Herbert Bos gave this talk as part of the ViSP Distinguished Lecture Series (https://visp.wien/lecture-series).

Abstract: Unlike what we see in the movies, attacks on high-value targets are not easy. While there are still plenty of vulnerabilities in the software, exploitation is difficult due to multiple layers of protection. For instance, since data pages are no longer executable on modern systems, attackers cannot inject their own malicious code to execute and are forced to reuse snippets of code already present in the victim software instead. By stringing together such existing snippets of benign software, attackers can still create their malicious payloads. However, to do so, they need to know where all these snippets are in memory, which is made difficult by the randomized address spaces of today's software.
Researchers have shown that in some cases it is possible to attack "blind"—without knowing anything about the target software. Unfortunately for the attacker, these blind attacks induce thousands of crashes, making them applicable only in cases where (a) the software can handle crashes, and (b) nobody raises an alarm when thousands of processes crash. Such cases are rare. In particular, they do not apply to truly high-value targets such as the Linux kernel, where even a single crash is fatal.
If software exploitation is difficult, what about hardware attacks such as Spectre? Here also, exploitation is really tough due to powerful mitigations in hardware and software.

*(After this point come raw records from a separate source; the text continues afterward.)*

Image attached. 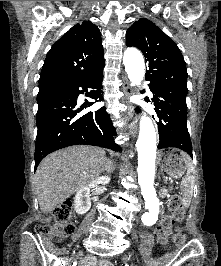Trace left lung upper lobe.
<instances>
[{
    "label": "left lung upper lobe",
    "instance_id": "left-lung-upper-lobe-1",
    "mask_svg": "<svg viewBox=\"0 0 221 266\" xmlns=\"http://www.w3.org/2000/svg\"><path fill=\"white\" fill-rule=\"evenodd\" d=\"M126 45L139 48L149 70L145 79L187 94V70L176 43L151 21L141 18L127 30Z\"/></svg>",
    "mask_w": 221,
    "mask_h": 266
}]
</instances>
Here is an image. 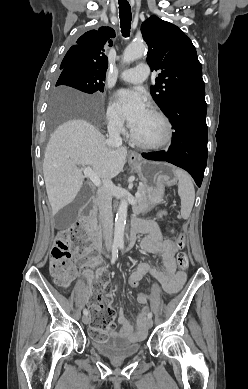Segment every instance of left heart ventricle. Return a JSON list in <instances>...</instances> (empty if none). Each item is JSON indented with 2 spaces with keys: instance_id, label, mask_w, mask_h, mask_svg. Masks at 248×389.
<instances>
[{
  "instance_id": "obj_1",
  "label": "left heart ventricle",
  "mask_w": 248,
  "mask_h": 389,
  "mask_svg": "<svg viewBox=\"0 0 248 389\" xmlns=\"http://www.w3.org/2000/svg\"><path fill=\"white\" fill-rule=\"evenodd\" d=\"M137 138L146 142H155L161 139L164 128L161 121L149 110L142 119L132 128Z\"/></svg>"
}]
</instances>
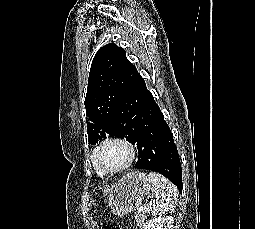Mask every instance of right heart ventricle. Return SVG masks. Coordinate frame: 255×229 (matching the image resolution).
<instances>
[{"instance_id": "right-heart-ventricle-1", "label": "right heart ventricle", "mask_w": 255, "mask_h": 229, "mask_svg": "<svg viewBox=\"0 0 255 229\" xmlns=\"http://www.w3.org/2000/svg\"><path fill=\"white\" fill-rule=\"evenodd\" d=\"M94 168H95L98 175H100V176H105L106 175V173L104 172V170L101 167H98V166L94 165Z\"/></svg>"}]
</instances>
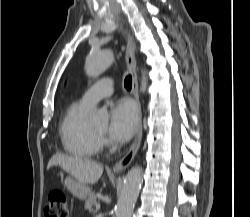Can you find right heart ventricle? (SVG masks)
<instances>
[{"instance_id": "1", "label": "right heart ventricle", "mask_w": 250, "mask_h": 217, "mask_svg": "<svg viewBox=\"0 0 250 217\" xmlns=\"http://www.w3.org/2000/svg\"><path fill=\"white\" fill-rule=\"evenodd\" d=\"M91 107L81 100L71 103L60 124L59 135L64 150L75 157L92 158L99 153L100 139L88 122Z\"/></svg>"}]
</instances>
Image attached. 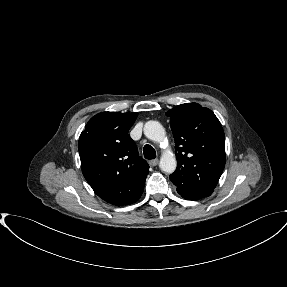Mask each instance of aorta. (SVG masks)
Listing matches in <instances>:
<instances>
[{
    "instance_id": "aorta-1",
    "label": "aorta",
    "mask_w": 287,
    "mask_h": 287,
    "mask_svg": "<svg viewBox=\"0 0 287 287\" xmlns=\"http://www.w3.org/2000/svg\"><path fill=\"white\" fill-rule=\"evenodd\" d=\"M145 136L154 141L162 142L165 139V129L158 121H147L144 125ZM177 161L171 152H165L162 154L159 167L165 173H173L176 169Z\"/></svg>"
}]
</instances>
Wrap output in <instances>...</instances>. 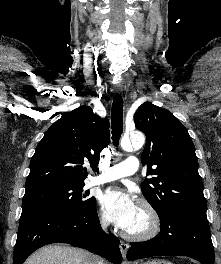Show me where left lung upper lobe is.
<instances>
[{
    "label": "left lung upper lobe",
    "mask_w": 221,
    "mask_h": 264,
    "mask_svg": "<svg viewBox=\"0 0 221 264\" xmlns=\"http://www.w3.org/2000/svg\"><path fill=\"white\" fill-rule=\"evenodd\" d=\"M134 122L147 138L142 164L153 177L141 189L150 205L159 216L206 212L198 159L187 129L168 110L149 102L138 108Z\"/></svg>",
    "instance_id": "obj_1"
}]
</instances>
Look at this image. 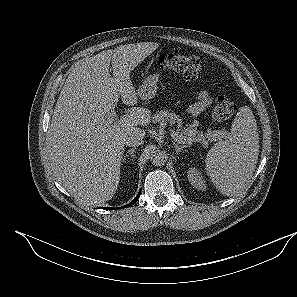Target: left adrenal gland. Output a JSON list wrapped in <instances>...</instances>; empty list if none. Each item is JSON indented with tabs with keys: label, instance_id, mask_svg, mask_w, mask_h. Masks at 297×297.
<instances>
[{
	"label": "left adrenal gland",
	"instance_id": "a2214340",
	"mask_svg": "<svg viewBox=\"0 0 297 297\" xmlns=\"http://www.w3.org/2000/svg\"><path fill=\"white\" fill-rule=\"evenodd\" d=\"M174 147H175V151L176 153H179L181 152L184 148L188 147L187 145H182V146H179L177 143H173Z\"/></svg>",
	"mask_w": 297,
	"mask_h": 297
}]
</instances>
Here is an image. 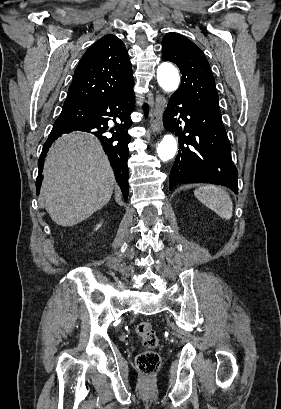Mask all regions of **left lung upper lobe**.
Segmentation results:
<instances>
[{"label": "left lung upper lobe", "instance_id": "1", "mask_svg": "<svg viewBox=\"0 0 281 409\" xmlns=\"http://www.w3.org/2000/svg\"><path fill=\"white\" fill-rule=\"evenodd\" d=\"M162 48V60L175 63L182 74V83L175 94L221 117L214 77L200 48L173 32L163 37Z\"/></svg>", "mask_w": 281, "mask_h": 409}]
</instances>
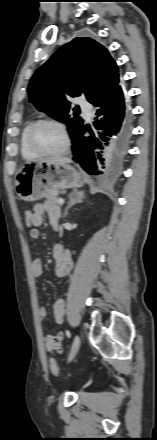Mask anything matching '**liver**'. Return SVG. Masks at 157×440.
Here are the masks:
<instances>
[{
    "instance_id": "6515ba94",
    "label": "liver",
    "mask_w": 157,
    "mask_h": 440,
    "mask_svg": "<svg viewBox=\"0 0 157 440\" xmlns=\"http://www.w3.org/2000/svg\"><path fill=\"white\" fill-rule=\"evenodd\" d=\"M45 161H47V162H49V163H52V164H63V163H71V159H69V158H67V157H60V158H52V159H48V160H45Z\"/></svg>"
}]
</instances>
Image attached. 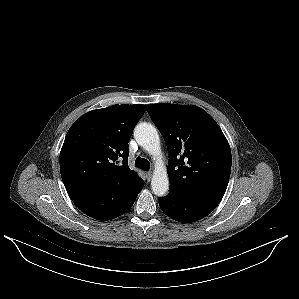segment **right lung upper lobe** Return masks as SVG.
I'll return each instance as SVG.
<instances>
[{
  "label": "right lung upper lobe",
  "instance_id": "obj_1",
  "mask_svg": "<svg viewBox=\"0 0 299 299\" xmlns=\"http://www.w3.org/2000/svg\"><path fill=\"white\" fill-rule=\"evenodd\" d=\"M145 110L144 105H113L87 112L71 126L60 152L68 193L120 184L130 197L142 188L144 181L128 167V142Z\"/></svg>",
  "mask_w": 299,
  "mask_h": 299
}]
</instances>
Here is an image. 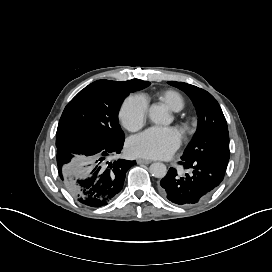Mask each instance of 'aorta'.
Returning <instances> with one entry per match:
<instances>
[{"mask_svg": "<svg viewBox=\"0 0 272 272\" xmlns=\"http://www.w3.org/2000/svg\"><path fill=\"white\" fill-rule=\"evenodd\" d=\"M150 119L156 124H162L167 119V109L165 105L152 104L149 109ZM150 173L156 178H164L167 174L166 165L160 162L150 165Z\"/></svg>", "mask_w": 272, "mask_h": 272, "instance_id": "aorta-1", "label": "aorta"}]
</instances>
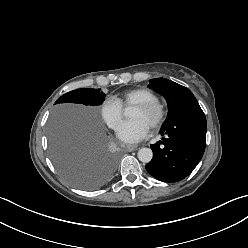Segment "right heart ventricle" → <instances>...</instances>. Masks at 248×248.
Segmentation results:
<instances>
[{"label":"right heart ventricle","mask_w":248,"mask_h":248,"mask_svg":"<svg viewBox=\"0 0 248 248\" xmlns=\"http://www.w3.org/2000/svg\"><path fill=\"white\" fill-rule=\"evenodd\" d=\"M156 98L155 93L144 87L129 89L120 95L114 96V99L121 107L135 105L137 103Z\"/></svg>","instance_id":"1"}]
</instances>
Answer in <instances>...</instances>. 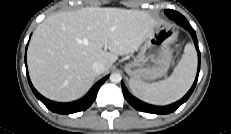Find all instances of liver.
Segmentation results:
<instances>
[{"instance_id":"1","label":"liver","mask_w":231,"mask_h":134,"mask_svg":"<svg viewBox=\"0 0 231 134\" xmlns=\"http://www.w3.org/2000/svg\"><path fill=\"white\" fill-rule=\"evenodd\" d=\"M156 25L145 11L121 8L52 14L37 27L28 48L32 83L50 100H76L97 77L93 63L102 62L108 71L118 56L137 51Z\"/></svg>"}]
</instances>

In the case of the Linux kernel developers have gone through the kernel code with a fine comb, to eliminate the known Spectre "gadgets" and neutralize possible attacks.
However, even if traditional software exploitation and speculative execution attacks are difficult, I will show that we can combine them and create very powerful blind attacks still, even on the Linux kernel. In particular, the software vulnerabilities make Spectre attacks possible in code that we previously considered safe. In return, speculative execution makes it possible for an attacker to probe blindly in the victim's address space without ever crashing.
Such a symbiotic combination of attack vectors make the development of mitigation much harder: we can no longer limit ourselves to the threat of, say, memory errors or speculative execution, but have to consider interesting combinations also.